Visitors to the Lower Sioux Agency historic site near Morton can expect lots of “new” this spring and summer following its grand reopening Memorial Day weekend.

After two years of closure because of budget cuts and management disagreements, the site will open Friday with a new manager, new staff and lots of new programming.

An open house will kick off the busy summer Saturday, during which visitors can tour the grounds — including the 1861 warehouse, walking trails and gardens — play games and learn how to construct a teepee and plant gardens.

Such hands-on activities and kid-friendly events will take place throughout the summer under Manager Tom Sanders’ direction. With 25 years experience working at historic sites, including Jeffers Petroglyphs, where he’s still manager, Sanders has been working with Minnesota Historical Society officials, community members and Lower Sioux Community residents to chart a new course for the site.

“One of the main things we heard across the state is (people) wanted a Dakota voice and a Dakota presence in the story,” said Sanders who took over as manager in April. “We need to take in a strong Dakota voice and look at what’s happened there.”

To accomplish this, two Dakota people are on staff at the site and members of the Lower Sioux Community will help with special programs, including demonstrations and panel discussions.

The site grounds will remain the same, although Sanders is working on furnishing the warehouse. The exhibits, which depict events before and during the U.S.-Dakota War of 1862, will not change.

The Lower Sioux Agency site was the only of seven historic sites slated for closure because of budget cuts that actually closed July 2004. The others, including Fort Ridgely near New Ulm, were kept open by volunteer organizations and donations.

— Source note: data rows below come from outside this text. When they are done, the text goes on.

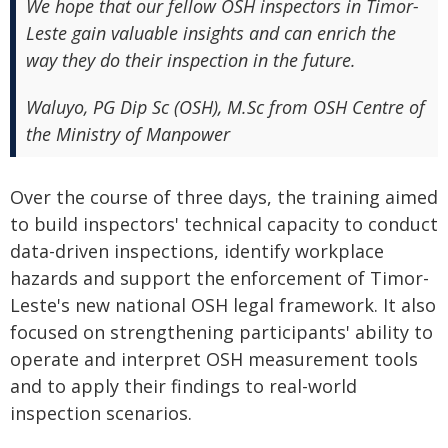
We hope that our fellow OSH inspectors in Timor-
Leste gain valuable insights and can enrich the
way they do their inspection in the future.
Waluyo, PG Dip Sc (OSH), M.Sc from OSH Centre of
the Ministry of Manpower
Over the course of three days, the training aimed
to build inspectors' technical capacity to conduct
data-driven inspections, identify workplace
hazards and support the enforcement of Timor-
Leste's new national OSH legal framework. It also
focused on strengthening participants' ability to
operate and interpret OSH measurement tools
and to apply their findings to real-world
inspection scenarios.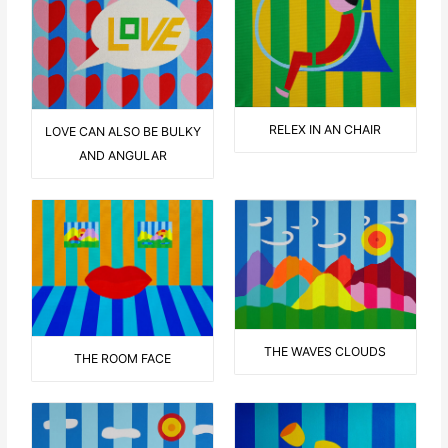
RELEX IN AN CHAIR
LOVE CAN ALSO BE BULKY
AND ANGULAR
THE WAVES CLOUDS
THE ROOM FACE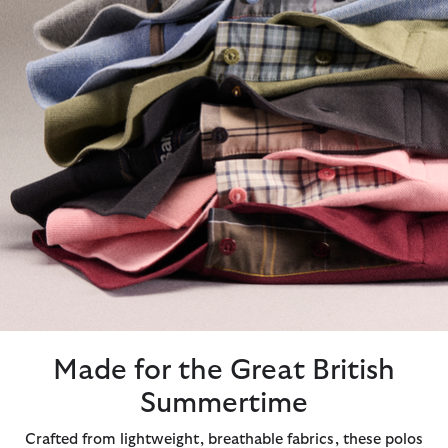
Made for the Great British
Summertime
Crafted from lightweight, breathable fabrics, these polos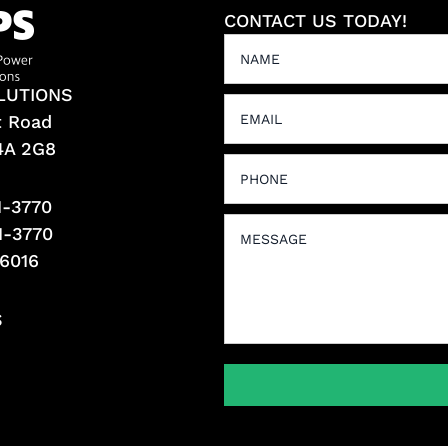
CONTACT US TODAY!
LUTIONS
t Road
L4A 2G8
1-3770
1-3770
-6016
S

The same would have been true for the Lower Sioux Agency, but the Minnesota Historical Society, the tribal council of the Lower Sioux Community and the Redwood County Board disputed who should manage the site. The Lower Sioux Community wanted to manage the site, which the society supported, but the commissioners wanted the historic property to remain state owned.

A bill passed during the last legislative session, which allots $700,000 to the seven affected sites, allowed the Lower Sioux Agency to remain state owned and to reopen this spring. The site received $68,000 to cover expenses through June 30, and a larger cut from then until June 30, 2007.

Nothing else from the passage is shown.